5. The jujube seed and Ganoderma lucidum film-coated tablets according to claim 4, characterized in that, The compound film coating agent is composed of the following components by weight percentage: 55% hydroxypropyl methylcellulose, 8% polyethylene glycol, 12% titanium dioxide, 18% talc, 4% triethyl glycerol, 2.5% polyoxyethylene sorbitan monooleate, 0.4% tartrazine aluminum lake, and 0.1% brilliant blue aluminum lake.

6. A method for preparing jujube seed and Ganoderma lucidum film-coated tablets as described in any one of claims 1-5, characterized in that, Includes the following steps: Raw material pretreatment: Crush the jujube seeds into coarse powder, and clean and select the Ganoderma lucidum for later use; Water extraction: Mix the coarse powder of jujube seed with Ganoderma lucidum, add water and reflux to extract 2-3 times, adding 8-12 times the amount of water each time, and extracting for 1.2-1.8 hours each time. Filter the extract through a 180-220 mesh sieve and combine the filtrates. Concentration under reduced pressure: The filtrate is concentrated to a thick paste with a relative density of 1.18 to 1.28 (measured at 60℃) under conditions of -0.06 to -0.09 MPa and 60 to 70℃; Reduced pressure drying: The thick paste is dried to constant weight under conditions of -0.07 to -0.10 MPa and 55 to 70°C, and then pulverized through a 70 to 90 mesh sieve to obtain dry extract powder; Fluidized bed granulation: Mix dry extract powder with filler, spray with purified water to granulate, dry until the moisture content of the particles is ≤5.5%, and granulate to obtain dry granules; Total mixing and tableting: Add glidin and lubricant, mix for 12-18 minutes, and compress into plain tablets; Film coating: Prepare a 10% to 14% (w / v) coating solution with the compound film coating agent, and coat the uncoated tablets until the weight gain is 2.5% to 3.5%.

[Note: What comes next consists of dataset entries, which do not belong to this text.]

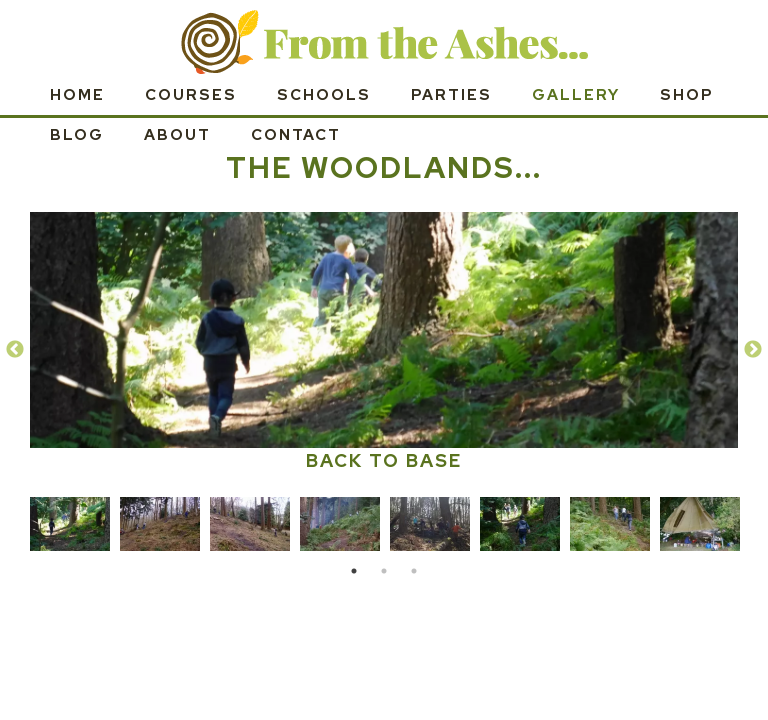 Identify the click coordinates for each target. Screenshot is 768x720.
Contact (296, 135)
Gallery (576, 95)
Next (753, 350)
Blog (77, 135)
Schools (324, 95)
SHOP (687, 95)
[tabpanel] (70, 521)
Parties (451, 95)
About (177, 135)
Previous (15, 350)
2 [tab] (384, 571)
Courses (191, 95)
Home (77, 95)
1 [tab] (354, 571)
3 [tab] (414, 571)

7. The preparation method according to claim 6, characterized in that, The water extraction in step (2) is as follows: reflux extraction is performed 3 times. 9 to 11 times the amount of water is added for the first extraction, and 7 to 9 times the amount of water is added for the second and third extractions. Each extraction lasts for 1.4 to 1.6 hours, and the extract is filtered through a 200-mesh sieve.

8. The preparation method according to claim 6, characterized in that, In step (3), the concentration is increased to a relative density of 1.20 to 1.25 (measured at 60°C); in step (4), the powder is pulverized through an 80-mesh sieve.

9. The preparation method according to claim 6, characterized in that, In step (5), the amount of purified water used is the same as the weight of the substrate, and the air inlet temperature is 72-78℃.

10. The preparation method according to claim 6, characterized in that, In step (7), the coating solution concentration is 11% to 13% (w / v), the air inlet temperature is 65 to 70°C, and the boiler rotation speed is 4 to 8 Hz.